Senturia tried to convey the complexity of a project like this in her SpeechTEK session, “Talking, Texting, and Chatting in China.” There’s a lot to take into consideration when you’re deploying a survey—or any SMS campaign—in another country. There are different carrier concerns and regulations in every locale. When you add the complexity of operating in a country with as many dialects and regional differences as China—not to mention the challenge of a completely different alphabet—things get even more complicated that your typical chat implementation.

All “localization requires cultural and political sensitivity” according to Senturia, but this is critical in China. So her team had to get it right. That meant answering a few unusual questions, like the aforementioned “Is texting its own language?” Grab the nearest teenager and ask to see their texts and you’ll see a lot of abbreviation, and a lack of punctuation or capitalization. Ask that same teenager—as Senturia did—if they would want a brand to text to them this way, and they’ll probably tell you “No, they would be trying too hard.”
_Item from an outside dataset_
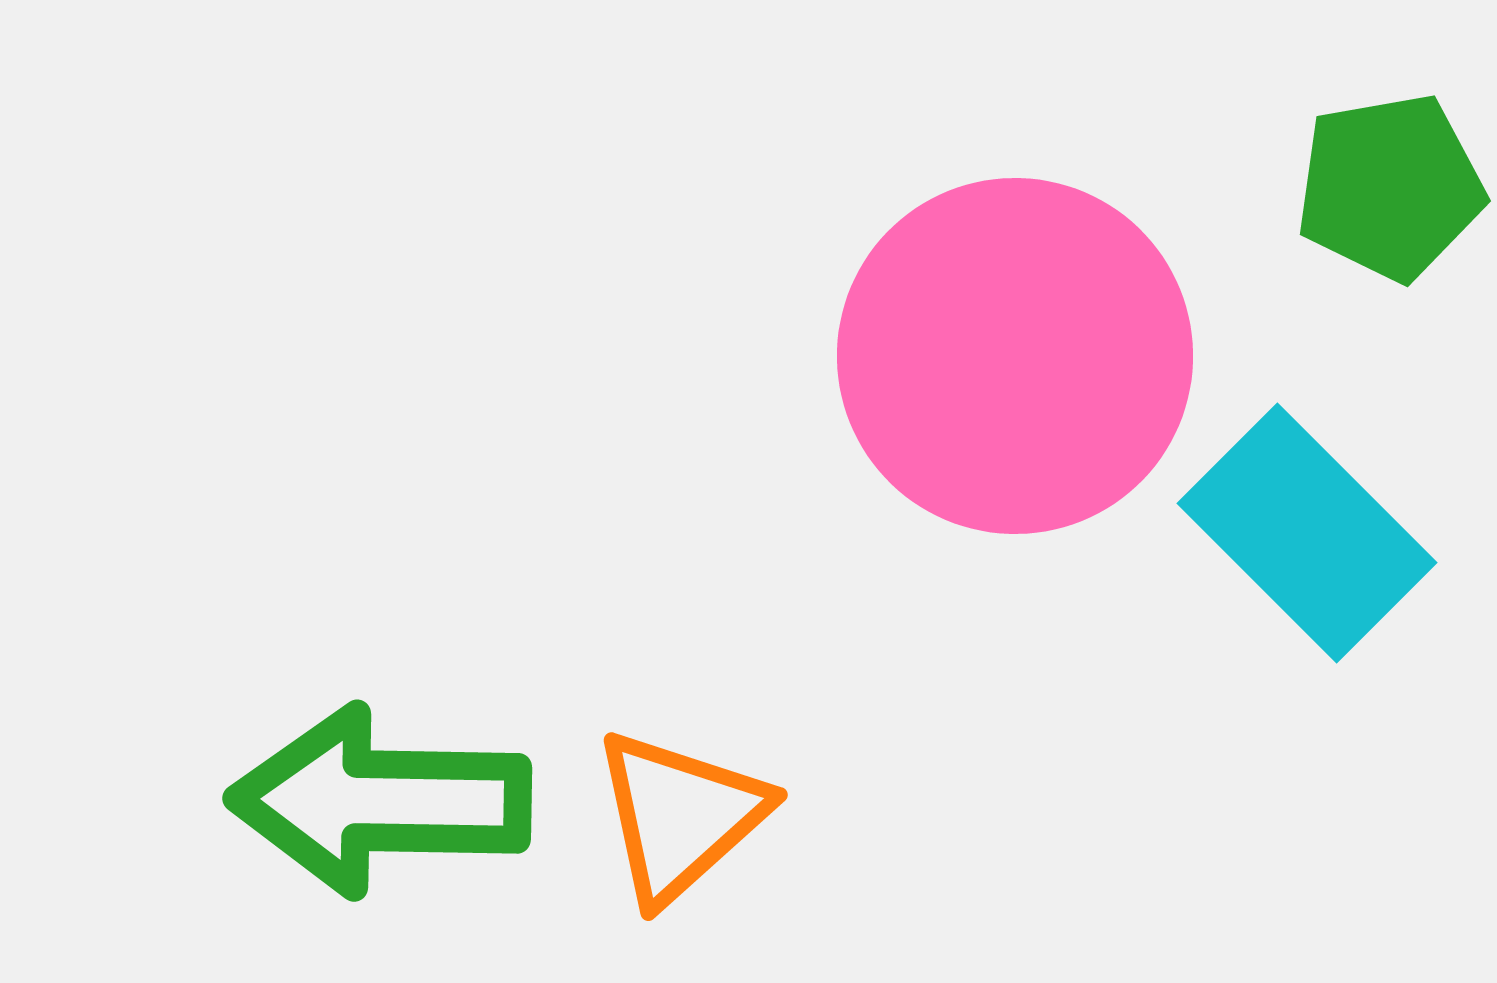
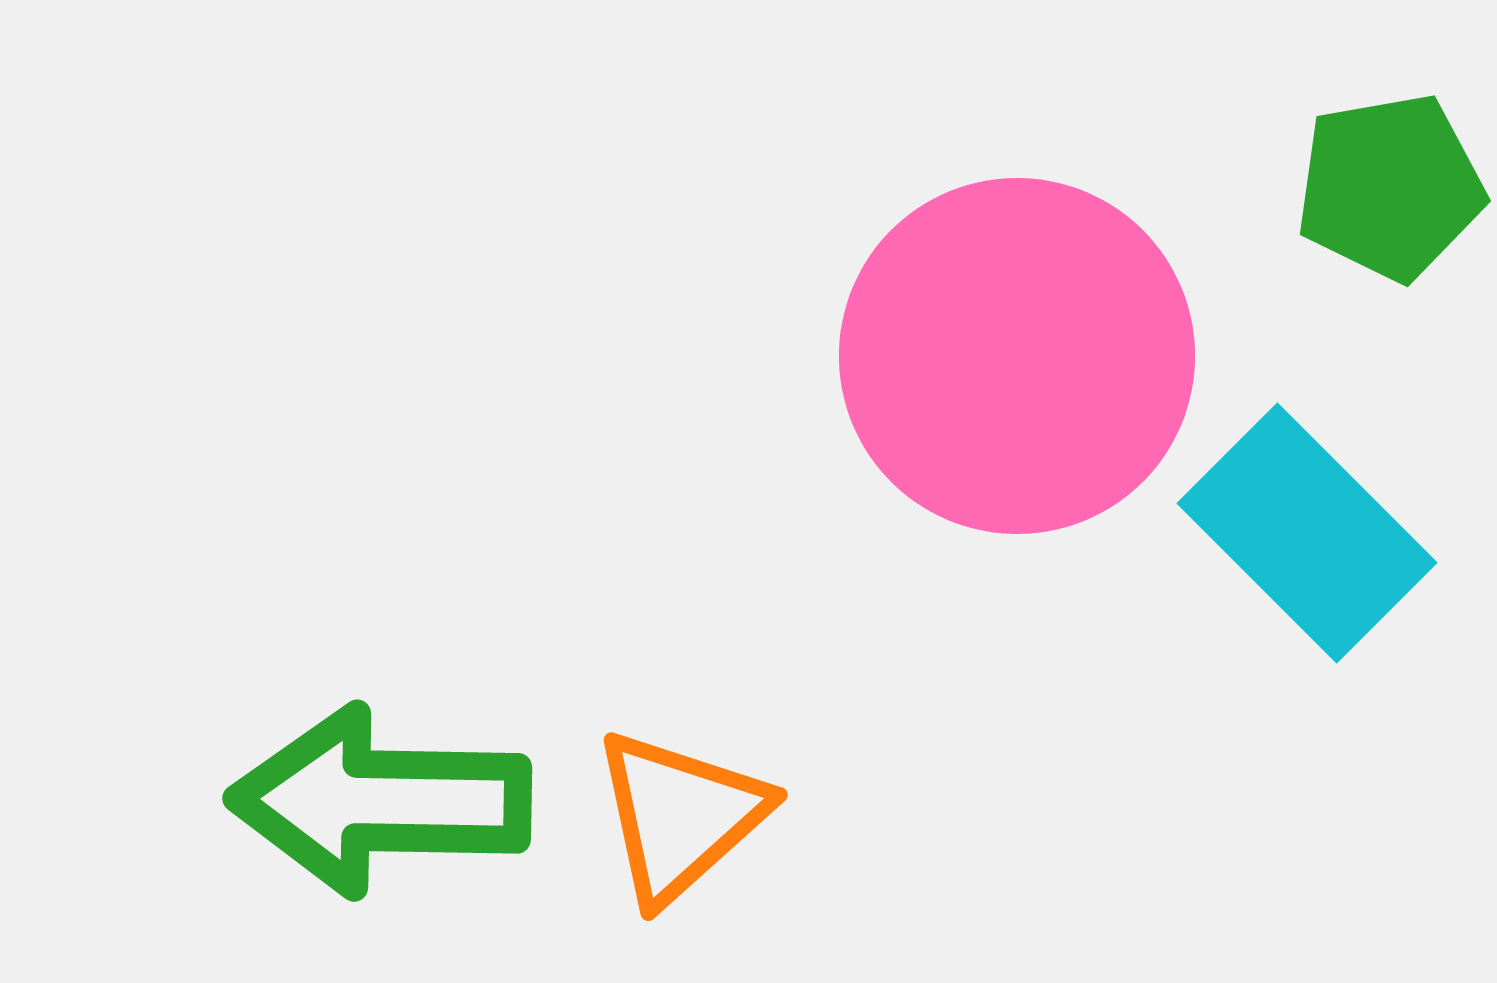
pink circle: moved 2 px right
So, how do you balance user expectations with the restrictions of the format (screen size) and the particular rules and regulations of the locale you’re operating in. Very carefully…and with the help of actual humans. Senturia is the first to admit that automated translation has its place, but when you want to truly localize content—whether it’s about double-checking translations, or making sure you aren’t inadvertently offending anyone—you need a real person.
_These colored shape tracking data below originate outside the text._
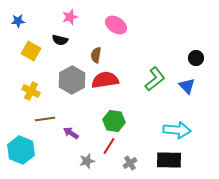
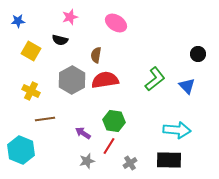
pink ellipse: moved 2 px up
black circle: moved 2 px right, 4 px up
purple arrow: moved 12 px right
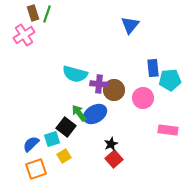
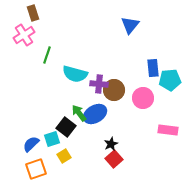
green line: moved 41 px down
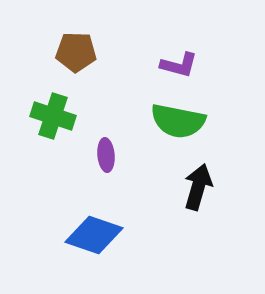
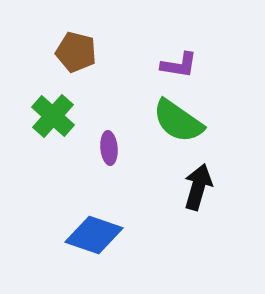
brown pentagon: rotated 12 degrees clockwise
purple L-shape: rotated 6 degrees counterclockwise
green cross: rotated 24 degrees clockwise
green semicircle: rotated 24 degrees clockwise
purple ellipse: moved 3 px right, 7 px up
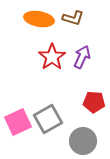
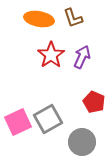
brown L-shape: rotated 55 degrees clockwise
red star: moved 1 px left, 2 px up
red pentagon: rotated 20 degrees clockwise
gray circle: moved 1 px left, 1 px down
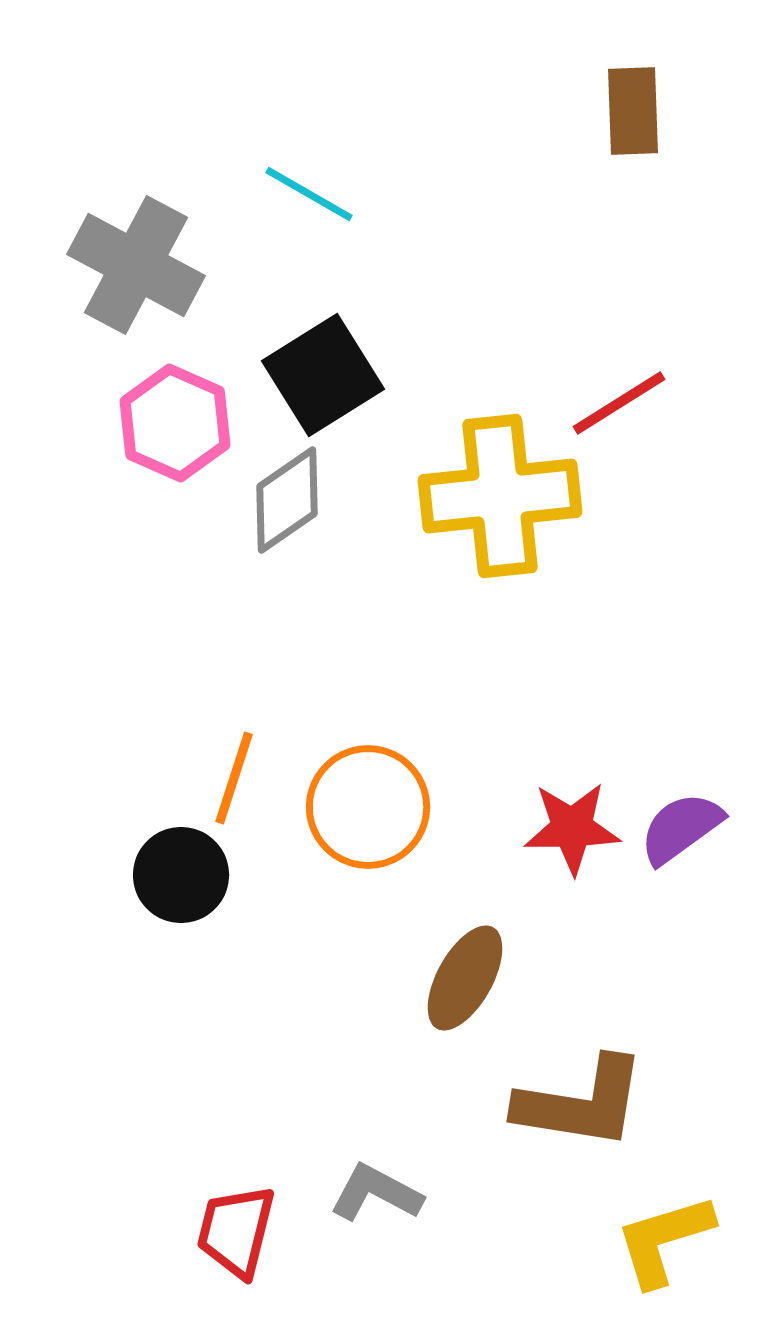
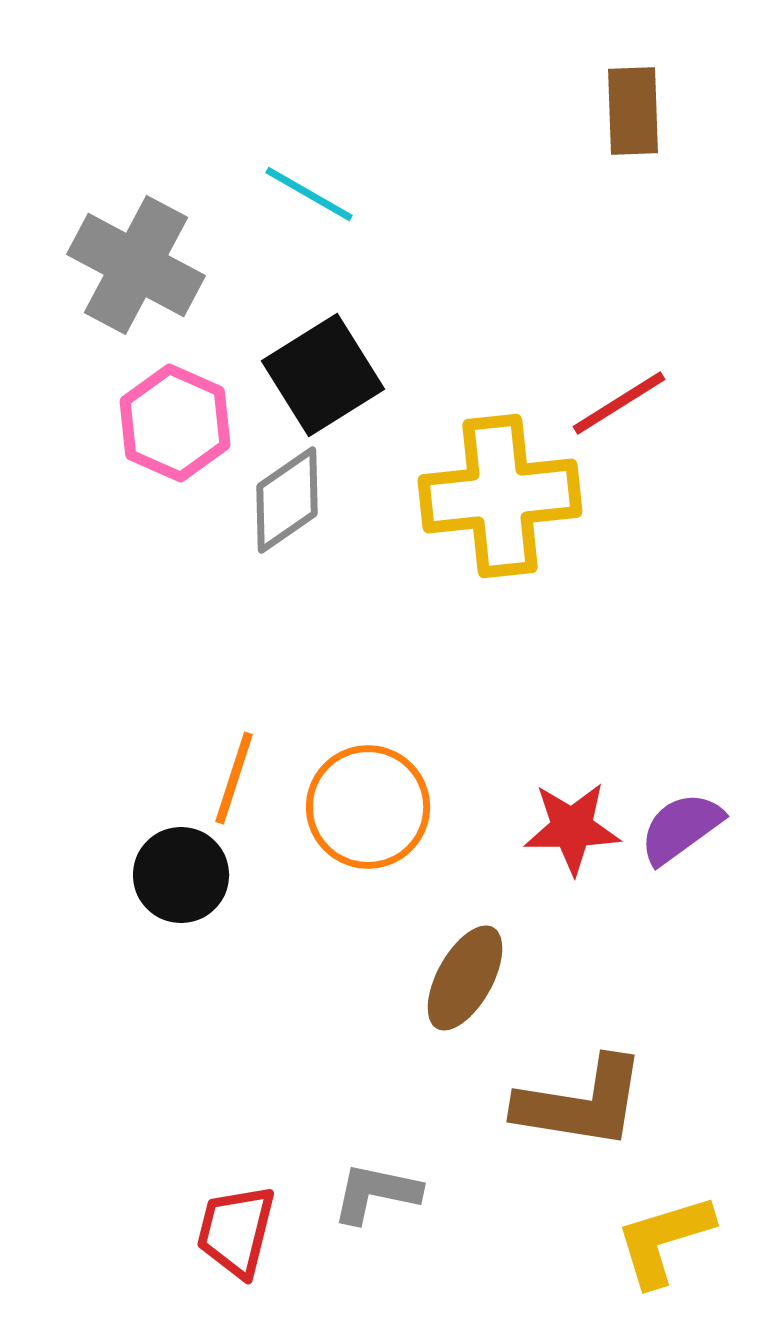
gray L-shape: rotated 16 degrees counterclockwise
Ultimately, the PTP team came up with a few guidelines to help reach a “happy medium” that wasn’t overly formal for the text/chat environment, work within the constraints of the format, but also allowed the survey to remain professional.

• Use line breaks
• Think visual
• Capitalize
• Punctuate
• Spell correctly
• Be brief
• Symbols are OK
• Fit with brand
• Single spacing

Answering these questions was only the beginning, but it’s a good place to start when designing a SMS chat experience.